When a wire is stretched, some work is done against the internal restoring forces acting between particles of the wire. This work done appears as elastic potential energy in the wire.

Consider a wire of length l and area of cross section a. Let F be the stretching forces applied on the wire and Δl be the increase in length of the wire.

Initially, the internal restoring force was zero but when length is increased by Δl ,

the internal force for an increase in length Δl of the wire

$ \displaystyle = \frac{(0 + F)}{2} = \frac{F}{2} $

Hence, work done on the wire, w = average force × increase in length

$ \displaystyle \frac{F}{2} \times \Delta l $

This is stored as elastic potential energy U in the wire.

$ \displaystyle U = \frac{1}{2}\times F \times \Delta l$

$ \displaystyle U=\frac{1}{2} \times \frac{F}{a}\times \frac{\Delta l}{l} \times a l$

$ \displaystyle U = \frac{1}{2}Stress \times Strain \times Volume \, of \, wire $

∴ elastic potential energy per unit volume of the wire

$ \displaystyle \frac{U}{V}= u = \frac{1}{2}Stress \times Strain $

$ \displaystyle u = \frac{1}{2}(Young’s \, modulus \times Strain) \times Strain $

( Young’s modulus = stress / strain)

$ \displaystyle u = \frac{1}{2}(Young’s \, modulus) \times( Strain)^2 $

Illustration : A steel wire of 4.0 m in length is stretched through 2.0 mm. The cross-sectional area of the wire is 2.0 mm2. If Young’s modulus of steel is 2.0 × 10^{11} N/m^{2} find (I) the energy density of wire (ii) the elastic potential energy stored in the wire.
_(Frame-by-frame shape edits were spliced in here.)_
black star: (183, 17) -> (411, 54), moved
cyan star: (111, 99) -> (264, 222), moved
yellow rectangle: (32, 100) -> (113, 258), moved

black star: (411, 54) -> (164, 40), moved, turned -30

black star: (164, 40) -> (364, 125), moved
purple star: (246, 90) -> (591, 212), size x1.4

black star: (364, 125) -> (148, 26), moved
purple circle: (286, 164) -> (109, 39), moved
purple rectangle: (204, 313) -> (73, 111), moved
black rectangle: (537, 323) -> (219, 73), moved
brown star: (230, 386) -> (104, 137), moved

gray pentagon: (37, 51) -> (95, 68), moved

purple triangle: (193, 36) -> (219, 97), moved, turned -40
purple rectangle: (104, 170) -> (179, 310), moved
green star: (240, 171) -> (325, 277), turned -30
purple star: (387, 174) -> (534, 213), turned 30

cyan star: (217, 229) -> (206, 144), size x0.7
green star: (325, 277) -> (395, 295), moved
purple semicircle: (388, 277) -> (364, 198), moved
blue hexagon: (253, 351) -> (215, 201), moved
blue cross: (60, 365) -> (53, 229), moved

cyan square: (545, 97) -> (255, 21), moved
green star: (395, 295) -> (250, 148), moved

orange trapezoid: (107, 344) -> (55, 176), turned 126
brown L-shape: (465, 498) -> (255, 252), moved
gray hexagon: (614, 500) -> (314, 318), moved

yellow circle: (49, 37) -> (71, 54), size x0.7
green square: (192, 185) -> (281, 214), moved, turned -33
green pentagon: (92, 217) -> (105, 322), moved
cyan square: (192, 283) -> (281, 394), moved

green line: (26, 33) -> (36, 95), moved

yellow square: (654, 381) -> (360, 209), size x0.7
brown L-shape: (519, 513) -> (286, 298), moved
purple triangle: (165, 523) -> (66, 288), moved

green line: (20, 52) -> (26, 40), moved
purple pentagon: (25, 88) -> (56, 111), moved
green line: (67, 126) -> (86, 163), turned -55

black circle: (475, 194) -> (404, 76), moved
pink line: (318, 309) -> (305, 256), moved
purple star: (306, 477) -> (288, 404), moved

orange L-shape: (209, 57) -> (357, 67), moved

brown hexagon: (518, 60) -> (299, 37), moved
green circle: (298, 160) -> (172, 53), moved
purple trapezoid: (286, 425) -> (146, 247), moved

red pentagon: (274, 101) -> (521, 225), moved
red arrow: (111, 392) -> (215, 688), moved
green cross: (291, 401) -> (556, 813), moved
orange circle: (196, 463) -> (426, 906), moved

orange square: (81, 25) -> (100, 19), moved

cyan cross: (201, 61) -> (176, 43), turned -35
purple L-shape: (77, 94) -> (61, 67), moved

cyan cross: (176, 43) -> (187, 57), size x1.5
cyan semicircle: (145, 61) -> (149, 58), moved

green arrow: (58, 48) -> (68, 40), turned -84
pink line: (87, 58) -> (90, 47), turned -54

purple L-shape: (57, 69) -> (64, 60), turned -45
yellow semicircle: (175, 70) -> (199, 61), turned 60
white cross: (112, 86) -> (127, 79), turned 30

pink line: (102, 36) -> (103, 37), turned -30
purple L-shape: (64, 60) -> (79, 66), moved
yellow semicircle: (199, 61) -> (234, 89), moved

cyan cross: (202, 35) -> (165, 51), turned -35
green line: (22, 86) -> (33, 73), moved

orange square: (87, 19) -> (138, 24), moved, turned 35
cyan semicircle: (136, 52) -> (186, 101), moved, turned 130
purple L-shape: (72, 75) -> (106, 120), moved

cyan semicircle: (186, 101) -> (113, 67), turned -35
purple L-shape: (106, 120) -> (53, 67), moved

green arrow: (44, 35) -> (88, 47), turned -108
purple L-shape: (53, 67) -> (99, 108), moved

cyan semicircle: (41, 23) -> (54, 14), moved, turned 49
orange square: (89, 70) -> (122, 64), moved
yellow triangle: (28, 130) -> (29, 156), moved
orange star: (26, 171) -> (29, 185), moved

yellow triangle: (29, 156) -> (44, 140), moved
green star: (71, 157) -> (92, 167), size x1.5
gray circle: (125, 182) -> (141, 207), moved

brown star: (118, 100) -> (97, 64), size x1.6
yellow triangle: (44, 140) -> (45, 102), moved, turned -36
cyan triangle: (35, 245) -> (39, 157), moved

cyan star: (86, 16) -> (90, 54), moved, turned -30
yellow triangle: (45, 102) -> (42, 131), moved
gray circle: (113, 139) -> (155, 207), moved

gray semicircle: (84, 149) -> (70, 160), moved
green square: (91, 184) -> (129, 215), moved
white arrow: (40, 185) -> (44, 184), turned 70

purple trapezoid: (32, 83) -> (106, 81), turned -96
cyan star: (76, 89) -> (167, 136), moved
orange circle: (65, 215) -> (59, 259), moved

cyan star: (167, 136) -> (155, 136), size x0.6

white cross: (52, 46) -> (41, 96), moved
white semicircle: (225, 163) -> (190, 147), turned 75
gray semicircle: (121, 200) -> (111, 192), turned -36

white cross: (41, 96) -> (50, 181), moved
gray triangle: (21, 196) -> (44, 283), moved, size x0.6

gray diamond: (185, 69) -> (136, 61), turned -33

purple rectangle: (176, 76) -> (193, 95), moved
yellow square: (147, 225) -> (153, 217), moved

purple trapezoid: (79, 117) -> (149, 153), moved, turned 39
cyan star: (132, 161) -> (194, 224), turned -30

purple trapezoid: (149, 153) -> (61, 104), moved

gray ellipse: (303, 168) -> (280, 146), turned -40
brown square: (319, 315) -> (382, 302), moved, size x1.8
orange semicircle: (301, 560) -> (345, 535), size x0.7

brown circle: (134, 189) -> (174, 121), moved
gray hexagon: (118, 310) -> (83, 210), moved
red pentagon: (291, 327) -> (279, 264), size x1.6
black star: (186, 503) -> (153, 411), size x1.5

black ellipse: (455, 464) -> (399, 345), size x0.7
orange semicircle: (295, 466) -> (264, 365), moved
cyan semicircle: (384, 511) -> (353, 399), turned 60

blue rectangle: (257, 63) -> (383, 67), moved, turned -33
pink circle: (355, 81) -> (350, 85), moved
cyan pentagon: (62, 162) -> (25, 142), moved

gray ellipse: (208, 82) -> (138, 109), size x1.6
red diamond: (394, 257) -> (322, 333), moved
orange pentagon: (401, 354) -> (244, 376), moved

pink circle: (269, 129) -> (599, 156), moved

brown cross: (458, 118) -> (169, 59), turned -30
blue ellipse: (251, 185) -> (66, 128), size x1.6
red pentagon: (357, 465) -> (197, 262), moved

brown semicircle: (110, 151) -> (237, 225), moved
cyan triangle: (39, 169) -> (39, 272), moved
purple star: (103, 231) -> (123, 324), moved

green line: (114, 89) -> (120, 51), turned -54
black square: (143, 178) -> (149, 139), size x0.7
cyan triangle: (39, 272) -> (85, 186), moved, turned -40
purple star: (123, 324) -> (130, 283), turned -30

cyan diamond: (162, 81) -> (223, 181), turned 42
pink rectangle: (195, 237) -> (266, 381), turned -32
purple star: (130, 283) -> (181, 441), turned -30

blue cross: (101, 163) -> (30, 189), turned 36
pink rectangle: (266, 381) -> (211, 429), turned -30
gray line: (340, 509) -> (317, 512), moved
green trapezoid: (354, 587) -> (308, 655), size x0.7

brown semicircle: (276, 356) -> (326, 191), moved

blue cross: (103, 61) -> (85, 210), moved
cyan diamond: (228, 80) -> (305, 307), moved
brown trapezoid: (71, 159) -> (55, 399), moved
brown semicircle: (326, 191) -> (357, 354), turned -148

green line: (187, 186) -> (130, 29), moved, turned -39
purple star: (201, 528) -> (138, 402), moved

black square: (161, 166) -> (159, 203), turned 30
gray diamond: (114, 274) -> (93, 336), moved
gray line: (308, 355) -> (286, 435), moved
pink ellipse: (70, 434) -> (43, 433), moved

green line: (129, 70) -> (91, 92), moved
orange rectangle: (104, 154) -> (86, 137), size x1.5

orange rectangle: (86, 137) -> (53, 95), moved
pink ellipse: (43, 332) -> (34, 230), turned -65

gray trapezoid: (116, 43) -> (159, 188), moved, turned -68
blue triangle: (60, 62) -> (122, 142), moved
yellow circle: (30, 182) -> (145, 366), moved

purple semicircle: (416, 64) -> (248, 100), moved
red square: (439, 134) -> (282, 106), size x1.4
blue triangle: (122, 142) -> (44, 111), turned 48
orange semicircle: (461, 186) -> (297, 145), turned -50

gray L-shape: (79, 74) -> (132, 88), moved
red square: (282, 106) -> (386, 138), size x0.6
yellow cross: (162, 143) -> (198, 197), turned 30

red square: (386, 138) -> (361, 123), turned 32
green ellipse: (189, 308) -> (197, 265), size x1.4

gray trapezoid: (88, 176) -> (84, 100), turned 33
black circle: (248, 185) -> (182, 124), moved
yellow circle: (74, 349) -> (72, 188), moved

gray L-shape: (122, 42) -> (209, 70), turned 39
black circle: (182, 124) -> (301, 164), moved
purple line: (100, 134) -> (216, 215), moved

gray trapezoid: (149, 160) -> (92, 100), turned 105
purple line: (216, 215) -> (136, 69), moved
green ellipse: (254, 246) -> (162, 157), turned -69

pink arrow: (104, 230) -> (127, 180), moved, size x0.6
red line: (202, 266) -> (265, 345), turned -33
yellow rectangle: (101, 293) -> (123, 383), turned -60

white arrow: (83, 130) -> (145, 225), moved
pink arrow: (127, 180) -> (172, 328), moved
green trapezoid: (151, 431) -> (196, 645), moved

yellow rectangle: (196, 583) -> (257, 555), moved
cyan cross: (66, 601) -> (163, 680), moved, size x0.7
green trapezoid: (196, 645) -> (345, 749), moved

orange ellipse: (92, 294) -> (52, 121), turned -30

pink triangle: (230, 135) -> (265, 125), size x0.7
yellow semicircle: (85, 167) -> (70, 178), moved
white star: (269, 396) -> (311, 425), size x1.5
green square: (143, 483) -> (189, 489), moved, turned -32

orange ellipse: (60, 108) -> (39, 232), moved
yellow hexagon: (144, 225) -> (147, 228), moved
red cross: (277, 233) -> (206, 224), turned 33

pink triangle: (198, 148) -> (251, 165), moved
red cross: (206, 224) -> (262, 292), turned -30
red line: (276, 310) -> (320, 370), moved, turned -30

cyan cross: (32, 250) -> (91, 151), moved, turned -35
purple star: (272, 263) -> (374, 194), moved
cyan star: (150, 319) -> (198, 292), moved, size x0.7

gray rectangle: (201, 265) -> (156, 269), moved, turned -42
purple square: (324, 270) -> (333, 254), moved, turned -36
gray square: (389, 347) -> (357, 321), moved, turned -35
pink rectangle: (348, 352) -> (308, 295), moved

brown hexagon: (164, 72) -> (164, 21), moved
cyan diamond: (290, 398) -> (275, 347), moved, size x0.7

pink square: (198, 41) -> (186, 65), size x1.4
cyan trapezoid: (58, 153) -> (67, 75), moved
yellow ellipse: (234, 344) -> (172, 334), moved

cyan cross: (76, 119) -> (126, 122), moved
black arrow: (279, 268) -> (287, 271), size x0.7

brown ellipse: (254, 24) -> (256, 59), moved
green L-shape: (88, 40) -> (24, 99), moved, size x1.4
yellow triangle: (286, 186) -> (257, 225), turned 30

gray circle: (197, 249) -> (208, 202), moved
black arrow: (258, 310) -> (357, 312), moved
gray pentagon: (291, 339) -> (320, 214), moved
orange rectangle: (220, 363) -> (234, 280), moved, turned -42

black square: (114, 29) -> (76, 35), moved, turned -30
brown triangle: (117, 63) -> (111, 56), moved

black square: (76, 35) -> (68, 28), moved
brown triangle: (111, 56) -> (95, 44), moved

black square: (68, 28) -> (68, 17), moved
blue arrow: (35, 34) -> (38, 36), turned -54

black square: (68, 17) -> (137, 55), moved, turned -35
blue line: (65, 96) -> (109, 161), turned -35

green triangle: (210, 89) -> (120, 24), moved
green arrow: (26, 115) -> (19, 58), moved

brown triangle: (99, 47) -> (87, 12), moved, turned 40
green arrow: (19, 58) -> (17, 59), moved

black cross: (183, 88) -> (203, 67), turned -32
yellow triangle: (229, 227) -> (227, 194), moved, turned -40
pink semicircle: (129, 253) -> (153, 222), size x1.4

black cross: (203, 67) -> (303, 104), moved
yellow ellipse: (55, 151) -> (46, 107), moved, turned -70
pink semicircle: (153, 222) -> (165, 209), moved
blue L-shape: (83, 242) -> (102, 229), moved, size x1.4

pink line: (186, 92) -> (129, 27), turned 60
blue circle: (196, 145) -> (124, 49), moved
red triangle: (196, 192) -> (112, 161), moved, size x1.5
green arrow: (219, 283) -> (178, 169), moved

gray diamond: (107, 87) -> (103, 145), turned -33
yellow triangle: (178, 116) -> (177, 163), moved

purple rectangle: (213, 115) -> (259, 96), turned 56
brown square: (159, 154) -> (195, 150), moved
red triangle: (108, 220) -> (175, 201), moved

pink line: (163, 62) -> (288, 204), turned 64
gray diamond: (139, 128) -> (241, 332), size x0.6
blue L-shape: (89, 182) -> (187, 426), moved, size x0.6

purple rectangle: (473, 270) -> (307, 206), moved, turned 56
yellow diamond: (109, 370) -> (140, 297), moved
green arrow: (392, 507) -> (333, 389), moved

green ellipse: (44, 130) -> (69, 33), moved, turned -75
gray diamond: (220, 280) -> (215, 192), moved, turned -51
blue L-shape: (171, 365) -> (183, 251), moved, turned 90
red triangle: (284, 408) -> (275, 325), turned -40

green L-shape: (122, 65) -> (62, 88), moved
Solution: Here, l = 4.0 m ; Δl = 2 × 10^{-3} m ; a = 2.0 × 10^{-6} m^{2}

Y = 2.0 × 10^{11} N/m^{2}

(i) The energy density of stretched wire

u = (1/2)× stress × strain = (1/2) × Y × (strain)^{2}

= (1/2) × 2.0 × 10^{11} × (2 × 10^{-3}) / 4)^{2}

= 0.25 × 10^{5} = 2.5 × 10^{4} J/m^{3}.

(ii) Elastic potential energy = energy density × volume

= 2.5 × 10^{4} × (2.0 × 10^{-6} ) × 4.0 J = 20 × 10^{-2} = 0.20 J.